May is the start of the summer reading season! While May is technically still a spring month, publishers start rolling out a ton of books this month in anticipate of the booming summer season. Anything from your typical fun, beach read to nail biting thrillers to more literary, serious type stories.

Since there are so many books publishing these next summer months, I put together a summer book club reading list, which features books publishing all the way into August 2021. Between that and my monthly lists, you will be more than covered in the book department!

I typically pick five books for my monthly list and even with adding in a summer picks article, I still had a hard time narrowing this list to five. So after much debate, I decided to include six books this month.
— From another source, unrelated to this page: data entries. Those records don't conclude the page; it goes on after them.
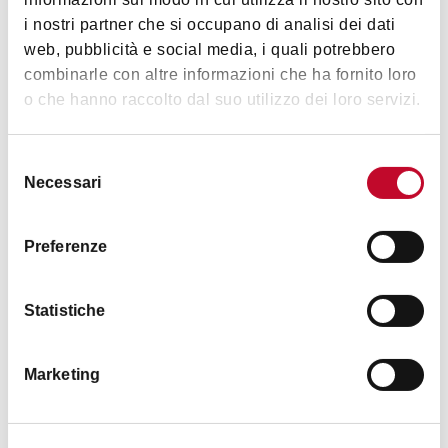
Museums) and "Istituto per la storia e le memorie
i nostri partner che si occupano di analisi dei dati
del '900 Parri Emilia-Romagna"
web, pubblicità e social media, i quali potrebbero
Details
combinarle con altre informazioni che ha fornito loro
o che hanno raccolto dal suo utilizzo dei loro servizi.
Accessibility
Selezione
easy access from Via Sant'Isaia 16/a
Necessari
del
consenso
Services
Preferenze
Didactic
Proposals
Statistiche
Timetables
Marketing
Let’s get to it!


Great Circle by Maggie Shipstead (May 4)

Great Circle by Maggie Shipstead sounds like one of those epic, grand type stories. It follows female aviator Marian Graves who is determined to chart her own course by flying over the North and South Poles. And in the second timeline, the story picks up a century later when Hadley Baxter is set to play Marian in a Hollywood film. This should be a fascinating read. Here’s the full synopsis:

After being rescued as infants from a sinking ocean liner in 1914, Marian and Jamie Graves are raised by their dissolute uncle in Missoula, Montana. There–after encountering a pair of barnstorming pilots passing through town in beat-up biplanes–Marian commences her lifelong love affair with flight. At fourteen she drops out of school and finds an unexpected and dangerous patron in a wealthy bootlegger who provides a plane and subsidizes her lessons, an arrangement that will haunt her for the rest of her life, even as it allows her to fulfill her destiny: circumnavigating the globe by flying over the North and South Poles.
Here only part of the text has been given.